Poco dopo, a Baghdad, il disertore, o il morto, Tareq Aziz si è presentato davanti alle camere della Tv. Sono qui, questa è una voce «facile da smentire». Una voce che il vicepremier iracheno ha attribuito - e una volta tanto è difficile accusarlo di avere mentito - alla coalizione dei paesi guidata dagli Stati uniti, aggiungendo che sia gli iracheni sia il mondo esterno dovrà abituarsi a sentirne sparare anche di più grosse nei giorni a venire. «State accorti sulle voci psicologiche a buon mercato», ha messo in guardia.

Poi, prima di andarsene, ha ripetuto le posizioni di Baghdad di fronte all'imminente guerra che sta per piovere in testa al regime ma soprattutto agli iracheni.
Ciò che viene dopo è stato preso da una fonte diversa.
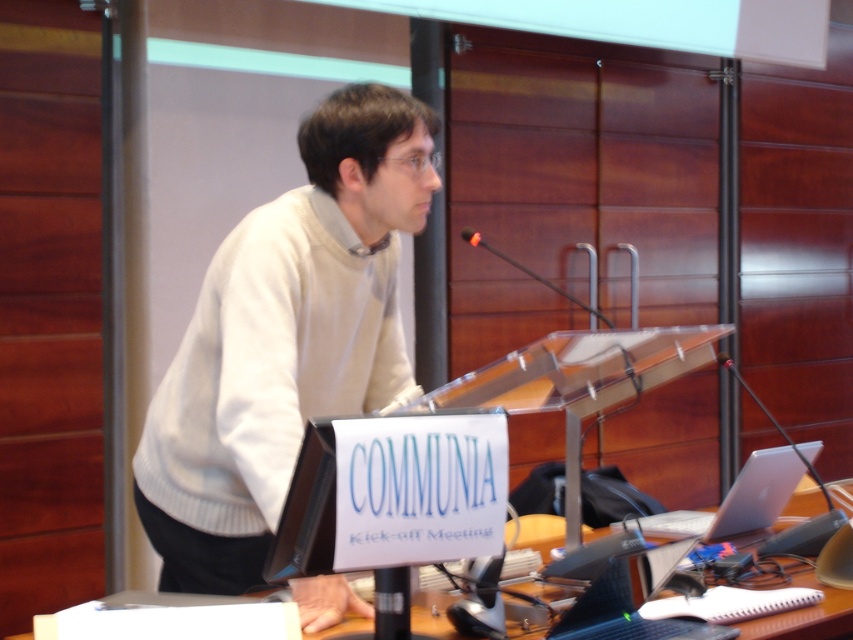 Does point (345, 128) come closer to viewer compared to point (822, 504)?

Yes, point (345, 128) is closer to viewer.

Does point (358, 144) come behind point (816, 497)?

No, it is not.

Find the location of a particular element. white knitted sweater at center is located at coordinates (285, 339).

Between point (241, 284) and point (762, 506), which one is positioned in front?

Point (241, 284)

Does point (257, 307) come behind point (735, 490)?

No, (257, 307) is closer to viewer.

Is point (276, 296) positioned before point (773, 476)?

Yes.

The height and width of the screenshot is (640, 853). I want to click on white knitted sweater at center, so click(285, 339).

Between silver metallic laptop at lower right and wooden table at center, which one is positioned lower?

wooden table at center is lower down.

Which is behind, point (733, 490) or point (747, 632)?

Positioned behind is point (733, 490).

Find the location of `silver metallic laptop at lower right`. silver metallic laptop at lower right is located at coordinates (737, 500).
Ha risposto alle domande dei giornalisti che ormai è del tutto «chiaro» che non esiste più la possibilità di una soluzione politica. Che tuttavia l'Iraq è preparato per la guerra e che la decisione degli Stati uniti di invadere il suo paese è «un atto di colonizzazione, un'aggressione imperialista e ingiusta contro il Medio Oriente». Non certo «un atto di pace» o, come dice Bush, di liberazione. Ha aggiunto che la richiesta avanzata da Bush lunedì - che Saddam Hussein abbandoni il paese - è qualcosa di «impossibile» (e oltretutto, perché sia ben chiaro l'obiettivo americano, il segretario di stato Colin Powell ha precisato ieri che anche l'esilio di Saddam, a questo punto, non basterebbe più a fermare l'attacco).

Ha definito anche «un esempio della mentalità» americana il bombardamento in corso di volantini in cui si incitano i soldati e i cittadini iracheni ad accogliere i liberatori a braccia alzate, senza combattere.

«Hanno la forza ma non hanno cervello», ha concluso. E, una volta tanto, è difficile dargli torto.